• Task brief
Lift out all lines below that contain "axis".

• Data listing
_ _ _ _ _ _ _
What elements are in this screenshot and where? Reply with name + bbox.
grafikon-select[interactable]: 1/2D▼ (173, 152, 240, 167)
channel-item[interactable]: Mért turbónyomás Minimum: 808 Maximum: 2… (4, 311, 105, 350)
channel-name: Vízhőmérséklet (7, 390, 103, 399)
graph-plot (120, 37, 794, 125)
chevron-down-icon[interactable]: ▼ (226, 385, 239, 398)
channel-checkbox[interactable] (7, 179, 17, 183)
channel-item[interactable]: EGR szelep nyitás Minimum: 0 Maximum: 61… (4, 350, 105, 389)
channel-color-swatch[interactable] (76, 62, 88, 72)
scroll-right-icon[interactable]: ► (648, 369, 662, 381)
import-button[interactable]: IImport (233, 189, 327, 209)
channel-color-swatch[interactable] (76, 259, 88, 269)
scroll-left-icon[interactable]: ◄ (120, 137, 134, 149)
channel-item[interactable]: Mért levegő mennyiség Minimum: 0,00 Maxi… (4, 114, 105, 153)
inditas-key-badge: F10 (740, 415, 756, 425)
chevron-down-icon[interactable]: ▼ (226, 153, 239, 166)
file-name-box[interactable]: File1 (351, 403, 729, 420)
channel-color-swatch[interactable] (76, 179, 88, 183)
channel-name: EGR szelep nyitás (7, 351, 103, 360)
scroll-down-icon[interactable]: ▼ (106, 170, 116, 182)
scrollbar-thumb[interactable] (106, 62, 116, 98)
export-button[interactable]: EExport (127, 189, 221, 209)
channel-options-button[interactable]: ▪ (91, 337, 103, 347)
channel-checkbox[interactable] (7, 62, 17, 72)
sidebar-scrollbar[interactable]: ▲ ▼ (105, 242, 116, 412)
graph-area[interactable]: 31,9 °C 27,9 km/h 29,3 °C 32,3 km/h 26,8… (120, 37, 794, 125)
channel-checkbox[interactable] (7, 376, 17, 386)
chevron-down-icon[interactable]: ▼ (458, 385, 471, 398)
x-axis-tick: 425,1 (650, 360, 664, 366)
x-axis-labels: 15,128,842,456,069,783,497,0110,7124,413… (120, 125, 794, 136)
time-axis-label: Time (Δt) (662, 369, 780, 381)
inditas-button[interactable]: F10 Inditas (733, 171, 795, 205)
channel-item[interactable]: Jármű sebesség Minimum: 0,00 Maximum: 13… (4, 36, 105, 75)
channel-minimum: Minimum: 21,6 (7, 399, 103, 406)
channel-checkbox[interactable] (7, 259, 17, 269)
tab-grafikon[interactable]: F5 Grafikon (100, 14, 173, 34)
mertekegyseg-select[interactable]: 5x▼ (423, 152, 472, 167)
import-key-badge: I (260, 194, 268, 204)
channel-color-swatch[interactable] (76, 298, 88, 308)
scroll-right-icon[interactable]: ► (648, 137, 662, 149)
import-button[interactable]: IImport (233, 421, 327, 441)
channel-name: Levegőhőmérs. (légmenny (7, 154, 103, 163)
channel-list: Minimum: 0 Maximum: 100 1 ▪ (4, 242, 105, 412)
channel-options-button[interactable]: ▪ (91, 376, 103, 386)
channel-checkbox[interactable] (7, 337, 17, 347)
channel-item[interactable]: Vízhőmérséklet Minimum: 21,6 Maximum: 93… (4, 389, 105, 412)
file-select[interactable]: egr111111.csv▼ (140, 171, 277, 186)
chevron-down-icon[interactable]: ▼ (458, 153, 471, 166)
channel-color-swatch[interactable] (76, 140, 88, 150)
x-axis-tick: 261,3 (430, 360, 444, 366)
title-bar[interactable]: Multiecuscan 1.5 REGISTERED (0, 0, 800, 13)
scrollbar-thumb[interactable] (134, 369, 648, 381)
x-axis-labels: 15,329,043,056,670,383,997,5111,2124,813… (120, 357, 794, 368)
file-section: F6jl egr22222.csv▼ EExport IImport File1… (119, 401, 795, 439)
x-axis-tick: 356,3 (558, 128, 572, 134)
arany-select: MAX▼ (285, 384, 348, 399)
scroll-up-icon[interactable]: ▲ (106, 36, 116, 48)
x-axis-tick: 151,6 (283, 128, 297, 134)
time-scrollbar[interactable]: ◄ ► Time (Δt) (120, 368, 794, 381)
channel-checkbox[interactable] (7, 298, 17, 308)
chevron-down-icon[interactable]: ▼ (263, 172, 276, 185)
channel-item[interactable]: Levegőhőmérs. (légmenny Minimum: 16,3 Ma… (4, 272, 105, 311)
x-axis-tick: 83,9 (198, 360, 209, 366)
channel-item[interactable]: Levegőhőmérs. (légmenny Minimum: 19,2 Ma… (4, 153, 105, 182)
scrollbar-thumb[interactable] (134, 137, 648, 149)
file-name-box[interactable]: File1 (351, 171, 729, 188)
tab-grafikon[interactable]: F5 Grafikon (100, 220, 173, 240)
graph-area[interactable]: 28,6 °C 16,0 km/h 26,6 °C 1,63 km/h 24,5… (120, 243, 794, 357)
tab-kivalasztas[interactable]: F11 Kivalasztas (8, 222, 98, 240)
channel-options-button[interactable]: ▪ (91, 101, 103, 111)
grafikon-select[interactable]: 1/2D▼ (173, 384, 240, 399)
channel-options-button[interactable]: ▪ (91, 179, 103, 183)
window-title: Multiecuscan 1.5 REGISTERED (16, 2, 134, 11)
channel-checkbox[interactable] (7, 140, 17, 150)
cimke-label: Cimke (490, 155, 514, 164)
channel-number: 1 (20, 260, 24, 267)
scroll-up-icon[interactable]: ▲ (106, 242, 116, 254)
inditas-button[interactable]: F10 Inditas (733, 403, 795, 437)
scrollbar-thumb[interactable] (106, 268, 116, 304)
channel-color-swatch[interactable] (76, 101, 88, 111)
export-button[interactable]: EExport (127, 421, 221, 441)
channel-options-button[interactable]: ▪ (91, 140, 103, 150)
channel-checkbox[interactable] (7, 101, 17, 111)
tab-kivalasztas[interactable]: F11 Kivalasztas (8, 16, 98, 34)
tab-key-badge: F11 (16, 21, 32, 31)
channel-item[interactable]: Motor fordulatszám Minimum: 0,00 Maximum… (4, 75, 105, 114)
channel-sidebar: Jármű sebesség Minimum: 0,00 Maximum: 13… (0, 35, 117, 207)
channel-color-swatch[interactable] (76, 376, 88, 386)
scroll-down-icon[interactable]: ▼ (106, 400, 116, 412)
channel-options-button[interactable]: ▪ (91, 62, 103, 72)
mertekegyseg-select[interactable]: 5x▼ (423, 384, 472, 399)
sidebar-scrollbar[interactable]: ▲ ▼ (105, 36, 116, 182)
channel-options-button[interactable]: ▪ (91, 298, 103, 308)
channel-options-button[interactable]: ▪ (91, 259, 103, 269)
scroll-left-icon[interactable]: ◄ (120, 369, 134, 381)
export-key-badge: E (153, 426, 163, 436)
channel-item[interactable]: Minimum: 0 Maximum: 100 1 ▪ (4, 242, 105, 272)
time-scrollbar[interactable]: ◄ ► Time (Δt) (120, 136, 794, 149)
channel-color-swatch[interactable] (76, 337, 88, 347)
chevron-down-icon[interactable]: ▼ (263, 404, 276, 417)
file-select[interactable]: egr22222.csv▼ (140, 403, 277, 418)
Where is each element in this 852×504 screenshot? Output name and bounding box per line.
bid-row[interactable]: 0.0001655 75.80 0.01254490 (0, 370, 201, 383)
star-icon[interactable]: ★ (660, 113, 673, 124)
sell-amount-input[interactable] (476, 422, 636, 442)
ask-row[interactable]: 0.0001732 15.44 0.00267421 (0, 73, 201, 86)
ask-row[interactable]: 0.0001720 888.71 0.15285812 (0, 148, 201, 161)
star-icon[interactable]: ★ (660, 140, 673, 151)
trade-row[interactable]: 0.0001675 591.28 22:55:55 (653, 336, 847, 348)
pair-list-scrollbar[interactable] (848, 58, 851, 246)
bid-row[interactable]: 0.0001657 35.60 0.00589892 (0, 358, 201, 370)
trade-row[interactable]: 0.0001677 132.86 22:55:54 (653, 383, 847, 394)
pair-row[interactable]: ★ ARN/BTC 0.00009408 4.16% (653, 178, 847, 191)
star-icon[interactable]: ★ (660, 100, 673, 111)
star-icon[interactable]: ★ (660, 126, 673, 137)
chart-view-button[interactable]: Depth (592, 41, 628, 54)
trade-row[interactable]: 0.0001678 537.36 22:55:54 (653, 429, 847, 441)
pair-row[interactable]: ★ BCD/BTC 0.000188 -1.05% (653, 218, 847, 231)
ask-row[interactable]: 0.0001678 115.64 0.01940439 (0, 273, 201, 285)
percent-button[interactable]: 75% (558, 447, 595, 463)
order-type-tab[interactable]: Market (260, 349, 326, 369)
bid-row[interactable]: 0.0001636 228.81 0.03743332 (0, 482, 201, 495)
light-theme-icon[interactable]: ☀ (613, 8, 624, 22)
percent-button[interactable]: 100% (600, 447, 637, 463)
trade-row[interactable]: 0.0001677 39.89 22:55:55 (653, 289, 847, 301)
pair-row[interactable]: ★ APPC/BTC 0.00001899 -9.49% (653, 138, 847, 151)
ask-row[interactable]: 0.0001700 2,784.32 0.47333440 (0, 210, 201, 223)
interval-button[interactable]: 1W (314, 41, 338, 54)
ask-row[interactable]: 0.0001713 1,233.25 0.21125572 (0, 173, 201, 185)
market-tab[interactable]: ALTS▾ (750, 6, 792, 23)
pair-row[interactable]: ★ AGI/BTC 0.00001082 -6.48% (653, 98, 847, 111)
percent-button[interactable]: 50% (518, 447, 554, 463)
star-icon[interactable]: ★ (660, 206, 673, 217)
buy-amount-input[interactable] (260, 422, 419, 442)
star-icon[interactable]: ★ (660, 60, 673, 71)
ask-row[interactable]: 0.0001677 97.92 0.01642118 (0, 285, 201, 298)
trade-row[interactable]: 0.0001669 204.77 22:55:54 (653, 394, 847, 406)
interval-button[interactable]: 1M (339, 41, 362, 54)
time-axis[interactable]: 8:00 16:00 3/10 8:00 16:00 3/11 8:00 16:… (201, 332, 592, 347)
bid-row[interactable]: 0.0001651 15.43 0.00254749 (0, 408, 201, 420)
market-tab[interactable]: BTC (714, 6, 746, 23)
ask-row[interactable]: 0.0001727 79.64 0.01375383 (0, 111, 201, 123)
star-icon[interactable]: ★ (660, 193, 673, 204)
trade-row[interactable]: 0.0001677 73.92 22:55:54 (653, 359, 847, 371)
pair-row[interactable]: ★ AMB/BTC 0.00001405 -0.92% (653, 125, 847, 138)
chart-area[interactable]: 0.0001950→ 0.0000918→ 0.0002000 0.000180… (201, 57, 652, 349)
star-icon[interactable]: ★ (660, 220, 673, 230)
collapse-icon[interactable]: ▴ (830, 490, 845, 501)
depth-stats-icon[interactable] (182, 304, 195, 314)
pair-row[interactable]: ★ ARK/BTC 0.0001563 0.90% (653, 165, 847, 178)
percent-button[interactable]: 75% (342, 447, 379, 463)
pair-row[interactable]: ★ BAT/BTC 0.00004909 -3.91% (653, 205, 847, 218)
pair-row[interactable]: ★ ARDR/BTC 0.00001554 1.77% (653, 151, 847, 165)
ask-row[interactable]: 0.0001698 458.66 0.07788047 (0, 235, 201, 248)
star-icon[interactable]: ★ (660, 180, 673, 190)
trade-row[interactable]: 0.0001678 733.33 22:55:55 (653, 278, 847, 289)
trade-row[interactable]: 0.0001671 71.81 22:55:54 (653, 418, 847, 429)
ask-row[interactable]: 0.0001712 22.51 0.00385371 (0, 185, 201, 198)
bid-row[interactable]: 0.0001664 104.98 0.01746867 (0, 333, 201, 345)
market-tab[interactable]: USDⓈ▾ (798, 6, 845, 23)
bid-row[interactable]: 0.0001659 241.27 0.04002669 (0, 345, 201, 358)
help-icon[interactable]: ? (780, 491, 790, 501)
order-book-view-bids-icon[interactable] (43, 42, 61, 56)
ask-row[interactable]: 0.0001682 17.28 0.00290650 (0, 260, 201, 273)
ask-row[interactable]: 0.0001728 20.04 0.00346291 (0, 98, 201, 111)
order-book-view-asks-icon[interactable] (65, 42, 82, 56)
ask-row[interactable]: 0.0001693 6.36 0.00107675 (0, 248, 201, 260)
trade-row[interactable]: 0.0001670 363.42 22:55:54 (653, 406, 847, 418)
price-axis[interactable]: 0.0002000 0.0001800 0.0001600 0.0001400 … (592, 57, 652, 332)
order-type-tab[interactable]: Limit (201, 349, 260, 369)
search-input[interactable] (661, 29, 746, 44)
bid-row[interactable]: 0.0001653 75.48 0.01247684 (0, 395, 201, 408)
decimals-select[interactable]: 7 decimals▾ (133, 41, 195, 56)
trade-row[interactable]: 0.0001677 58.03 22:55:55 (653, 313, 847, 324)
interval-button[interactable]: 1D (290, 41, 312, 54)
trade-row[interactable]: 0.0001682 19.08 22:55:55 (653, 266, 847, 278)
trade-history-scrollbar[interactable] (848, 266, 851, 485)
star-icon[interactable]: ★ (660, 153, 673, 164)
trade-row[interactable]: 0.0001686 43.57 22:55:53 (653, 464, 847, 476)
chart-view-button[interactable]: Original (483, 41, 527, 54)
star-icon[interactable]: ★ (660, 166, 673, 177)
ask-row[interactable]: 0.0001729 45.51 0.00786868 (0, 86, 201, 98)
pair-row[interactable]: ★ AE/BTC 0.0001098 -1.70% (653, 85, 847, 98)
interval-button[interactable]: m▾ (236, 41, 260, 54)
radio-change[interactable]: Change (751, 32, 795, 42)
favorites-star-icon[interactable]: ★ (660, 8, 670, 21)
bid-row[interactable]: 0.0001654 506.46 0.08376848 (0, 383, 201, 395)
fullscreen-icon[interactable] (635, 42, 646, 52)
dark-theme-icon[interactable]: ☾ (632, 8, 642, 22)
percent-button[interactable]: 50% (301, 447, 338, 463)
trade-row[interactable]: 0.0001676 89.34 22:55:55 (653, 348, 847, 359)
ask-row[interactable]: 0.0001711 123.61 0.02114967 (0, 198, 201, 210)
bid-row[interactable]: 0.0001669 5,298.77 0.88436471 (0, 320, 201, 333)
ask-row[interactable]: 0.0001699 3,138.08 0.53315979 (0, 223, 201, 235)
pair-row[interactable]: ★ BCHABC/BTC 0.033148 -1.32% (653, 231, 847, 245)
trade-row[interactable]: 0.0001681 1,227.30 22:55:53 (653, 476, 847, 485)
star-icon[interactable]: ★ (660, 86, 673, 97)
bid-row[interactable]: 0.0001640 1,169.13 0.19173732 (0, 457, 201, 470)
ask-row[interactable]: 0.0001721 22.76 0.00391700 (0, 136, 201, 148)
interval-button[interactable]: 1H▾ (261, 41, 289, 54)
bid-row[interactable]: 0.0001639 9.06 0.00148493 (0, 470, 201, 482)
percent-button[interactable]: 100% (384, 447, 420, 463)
_ _ _ _ _ _ _
• Result below
x-axis-tick: 425,1 (650, 360, 664, 366)
x-axis-labels: 15,128,842,456,069,783,497,0110,7124,413… (120, 125, 794, 136)
time-axis-label: Time (Δt) (662, 369, 780, 381)
x-axis-tick: 261,3 (430, 360, 444, 366)
x-axis-labels: 15,329,043,056,670,383,997,5111,2124,813… (120, 357, 794, 368)
x-axis-tick: 356,3 (558, 128, 572, 134)
x-axis-tick: 151,6 (283, 128, 297, 134)
x-axis-tick: 83,9 (198, 360, 209, 366)
time-axis[interactable]: 8:00 16:00 3/10 8:00 16:00 3/11 8:00 16:… (201, 332, 592, 347)
price-axis[interactable]: 0.0002000 0.0001800 0.0001600 0.0001400 … (592, 57, 652, 332)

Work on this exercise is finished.